Quien se hace cargo de sus cruces y dolores, las llena de sentido de trascendencia, crece en humanidad y comprensión ante el dolor ajeno. Se encuentra un contacto con el Creador a través de ellas; se es más feliz y se vive con mayor sentido la vida presente.
Quien no ha sufrido, quien no ha sabido cargar sus dolores, no conoce el otro lado de la vida. Para el cristiano la cruz no es el fin de la existencia. Ellas adquieren sentido en la vida plena que se nos regala en Cristo resucitado. Ese es el término de semana santa. De ahí la majadera esperanza de la fe cristiana. Un cristiano ve siempre la luz al final del túnel, la solución a un lío amargo. Con fe, todo lo podemos; sin ella, los problemas aumentan, se hacen más pesados, la vida más plana y gris.
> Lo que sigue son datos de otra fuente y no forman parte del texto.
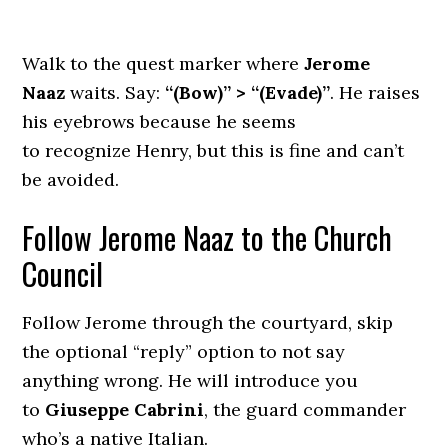
Walk to the quest marker where
Jerome
Naaz
waits. Say:
“(Bow)” > “(Evade)”
. He raises
his eyebrows because he seems
to recognize Henry, but this is fine and can’t
be avoided.
Follow Jerome Naaz to the Church
Council
Follow Jerome through the courtyard, skip
the optional “reply” option to not say
anything wrong. He will introduce you
to
Giuseppe Cabrini
, the guard commander
who’s a native Italian.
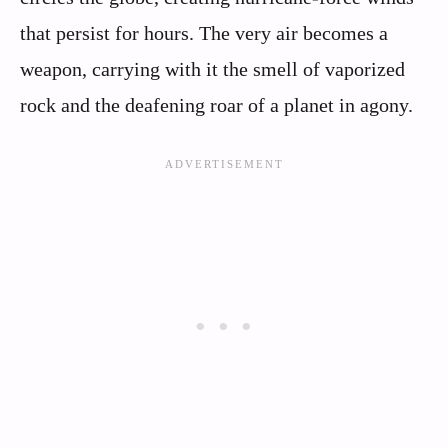
that persist for hours. The very air becomes a
weapon, carrying with it the smell of vaporized
rock and the deafening roar of a planet in agony.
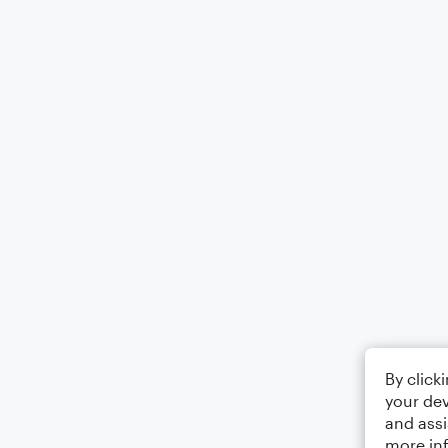
By click
your dev
and assi
more in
Cristo resucitado es como esas flores que salen en el desierto norteño. Donde hay piedras, tierra aparentemente infértil, surgen, luego de una garúa leve, miles de flores que alegran el paisaje. A quien vive la Pascua de Resurrección le florece el corazón. Dice el papa Francisco que la alegría pascual nos lleva a «salir de sí mismo para ir al encuentro del otro, estar al lado de los heridos por la vida, compartir con quien carece de lo necesario, permanecer junto al enfermo, al anciano, al excluido. El amor es más fuerte, el amor da vida, el amor hace florecer la esperanza en el desierto».
Los huevos de Pascua del domingo, que llenan escaparates y tiendas, son signos de esa nueva vida que nos trae Cristo. Lo invito a que compre algunos y los regale. Rompa su dieta y cómase uno. El chocolate nos hace bien. La Resurrección de Cristo, más aún.